The recommended IO-to-dim-reduction flow is explicit:

```python
from coco_pipe.dim_reduction import DimReduction
from coco_pipe.io import load_data

container = load_data("data.csv", mode="tabular", target_col="label", sep=",")

X = container.X
labels = container.y

reducer = DimReduction("UMAP", n_components=2, random_state=42)
embedding = reducer.fit_transform(X, y=labels)
scores = reducer.score(embedding, X=X, labels=labels)
```

Use `DataContainer` to inspect and reshape data upstream:

- `container.dims`
- `container.coords`
- `container.flatten(...)`
- `container.stack(...)`
- `container.unstack(...)`

For example:

```python
container = load_data("embeddings/", mode="embedding")
container_2d = container.flatten(preserve="obs")

X = container_2d.X
embedding = reducer.fit_transform(X)
```

Trajectory scoring requires embeddings that are already shaped as
`(n_trajectories, n_times, n_dims)`. The evaluation module does not reconstruct
3D trajectories from flat 2D arrays. Any reshaping or unstacking must happen
upstream through IO or explicit user code before calling `score()`.

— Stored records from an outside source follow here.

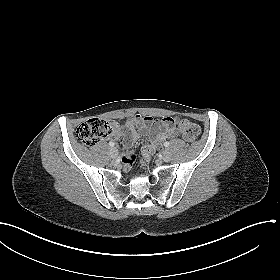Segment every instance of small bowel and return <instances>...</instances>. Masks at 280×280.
<instances>
[{
	"label": "small bowel",
	"mask_w": 280,
	"mask_h": 280,
	"mask_svg": "<svg viewBox=\"0 0 280 280\" xmlns=\"http://www.w3.org/2000/svg\"><path fill=\"white\" fill-rule=\"evenodd\" d=\"M175 120L170 117L161 120H155L149 115H136L126 122L127 136L125 137V146L130 147L139 137L137 128L147 131L153 127L161 129L147 145H151L154 149L159 147L161 143L169 138L176 137L180 132L174 126ZM118 136V135H117Z\"/></svg>",
	"instance_id": "small-bowel-1"
}]
</instances>
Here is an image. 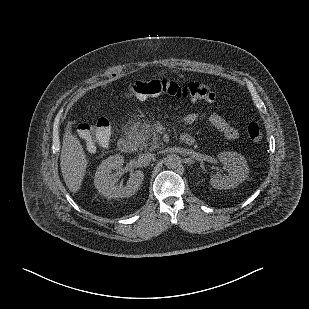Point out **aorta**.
<instances>
[{
	"label": "aorta",
	"mask_w": 309,
	"mask_h": 309,
	"mask_svg": "<svg viewBox=\"0 0 309 309\" xmlns=\"http://www.w3.org/2000/svg\"><path fill=\"white\" fill-rule=\"evenodd\" d=\"M164 162L168 169H176L181 164L180 157L176 154L167 155V157L164 159Z\"/></svg>",
	"instance_id": "762f6f07"
}]
</instances>
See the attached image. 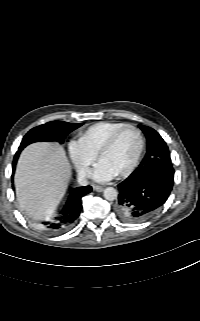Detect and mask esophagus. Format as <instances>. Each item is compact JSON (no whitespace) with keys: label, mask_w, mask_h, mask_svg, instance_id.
<instances>
[{"label":"esophagus","mask_w":200,"mask_h":321,"mask_svg":"<svg viewBox=\"0 0 200 321\" xmlns=\"http://www.w3.org/2000/svg\"><path fill=\"white\" fill-rule=\"evenodd\" d=\"M93 190L96 192H102L104 188L102 186L93 185Z\"/></svg>","instance_id":"esophagus-1"}]
</instances>
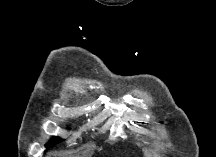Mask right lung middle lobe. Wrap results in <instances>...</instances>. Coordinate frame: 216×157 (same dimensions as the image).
<instances>
[{
    "instance_id": "1",
    "label": "right lung middle lobe",
    "mask_w": 216,
    "mask_h": 157,
    "mask_svg": "<svg viewBox=\"0 0 216 157\" xmlns=\"http://www.w3.org/2000/svg\"><path fill=\"white\" fill-rule=\"evenodd\" d=\"M61 141H62V140H61L60 138L54 137V138H52L45 146H46V147H50V146L55 145L56 143H59V142H61Z\"/></svg>"
}]
</instances>
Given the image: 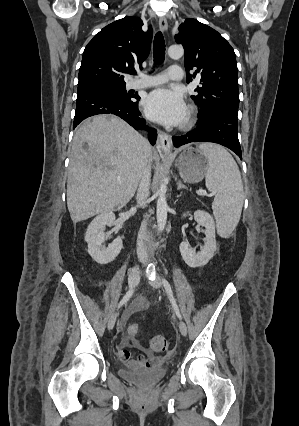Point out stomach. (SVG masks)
<instances>
[{"mask_svg": "<svg viewBox=\"0 0 299 426\" xmlns=\"http://www.w3.org/2000/svg\"><path fill=\"white\" fill-rule=\"evenodd\" d=\"M175 165L181 178L188 183L200 182L209 169L208 158L200 150L192 147H187L181 152Z\"/></svg>", "mask_w": 299, "mask_h": 426, "instance_id": "obj_1", "label": "stomach"}]
</instances>
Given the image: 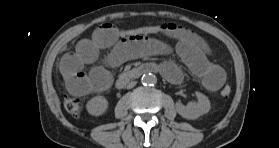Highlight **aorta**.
<instances>
[{"label":"aorta","instance_id":"762f6f07","mask_svg":"<svg viewBox=\"0 0 279 148\" xmlns=\"http://www.w3.org/2000/svg\"><path fill=\"white\" fill-rule=\"evenodd\" d=\"M141 82L143 85L153 86L154 84L157 83V78L152 73H145L141 78Z\"/></svg>","mask_w":279,"mask_h":148}]
</instances>
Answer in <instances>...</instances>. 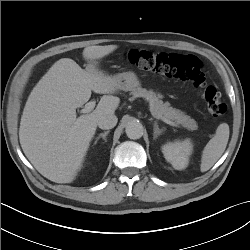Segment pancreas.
Wrapping results in <instances>:
<instances>
[{"instance_id":"1","label":"pancreas","mask_w":250,"mask_h":250,"mask_svg":"<svg viewBox=\"0 0 250 250\" xmlns=\"http://www.w3.org/2000/svg\"><path fill=\"white\" fill-rule=\"evenodd\" d=\"M134 97H142L149 102L150 111L155 117H164L173 121L177 125H182L188 130H197L198 125L194 119L185 112L173 108L169 102H163L162 96L144 88H137L131 92Z\"/></svg>"}]
</instances>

`coco_pipe.io.utils` remains available for lower-level and advanced workflows,
but it is not the recommended starting point for dim reduction. Prefer
`load_data(...)`, `DataContainer`, and explicit reshaping operations first.

## Dependency Notes

Heavy optional libraries such as `torch`, `umap`, `meegkit`, and `pydmd` are
loaded inside reducer methods rather than at package import time.

For a complete dim-reduction install, use the umbrella extra:

```bash
pip install coco-pipe[dim-red]
```

Selective extras remain available when you only need part of the reducer stack:

```bash
pip install coco-pipe[dask]
pip install coco-pipe[neighbor]
pip install coco-pipe[parametric-umap]
pip install coco-pipe[ivis]
pip install coco-pipe[topology]
pip install coco-pipe[spatiotemporal]
pip install coco-pipe[eeg]
```

The `neighbor` and `dim-red` extras include `faiss-cpu`, so Pacmap can use
`nn_backend="faiss"` by default on supported platforms.

Base imports that should remain lightweight:

- `import coco_pipe.io`
- `import coco_pipe.report`
- `import coco_pipe.dim_reduction`

## Migration Notes

Legacy local note files under `coco_pipe/dim_reduction/` were consolidated into
this page and can be removed once no longer referenced.